Avg. Mem. Acc. Time<sub>p</sub> = Hit Time<sub>p</sub> + Miss Rate<sub>p</sub> x Miss Penalty<sub>p</sub>,

where Hit Time<sub>p</sub> is the time to access the pseudo cache and determine if there is a hit or not. Miss  $Rate_p$  is the miss rate of a pseudo cache and Miss  $Penalty_p$  is the miss penalty of a pseudo cache. The parameters Hit Time<sub>1</sub>, Miss  $Rate_1$ , Miss  $Penalty_1$  are similarly defined for a 1-way set associative cache. Similar parameters are defined for a 2-way set associative cache.

Determine the following:

- Miss Penalty<sub>p</sub> in terms of Miss Penalty<sub>1</sub>, Miss Penalty<sub>2</sub>.
- Miss Rate<sub>p</sub> in terms of Miss Rate<sub>1</sub>, Miss Rate<sub>2</sub>.
- Hit Time<sub>p</sub> in terms of Hit Time<sub>1</sub>, Miss Rate<sub>1</sub>, Miss Rate<sub>2</sub>.

[End of problem 5]

# Problem 6: URPH vs. AUB (17 points)

A top student from the UNIVERSITY OF REMOVING PIPELINE HAZARDS proposes the following pipelined MIPS datapath and claims that his/her design outperforms the best pipelined MIPS datapath discussed in our class. The student was so excited that he decides to start a company to implement the new design.

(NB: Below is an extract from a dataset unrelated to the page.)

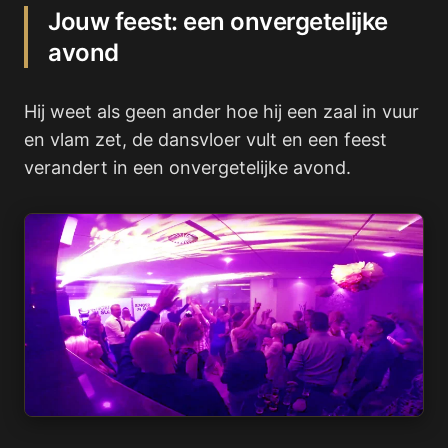
Jouw feest: een onvergetelijke
avond
Hij weet als geen ander hoe hij een zaal in vuur
en vlam zet, de dansvloer vult en een feest
verandert in een onvergetelijke avond.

What was the student trying to improve? (**7 points**) Do you agree that this design is better than our design? (**5 points**) If so, explain why. If not, explain why not through an example, and send the student an application to transfer to AUB! (**5 points**)

(The pipeline control logic signals and the program-counter logic are not shown in the figure for simplicity.)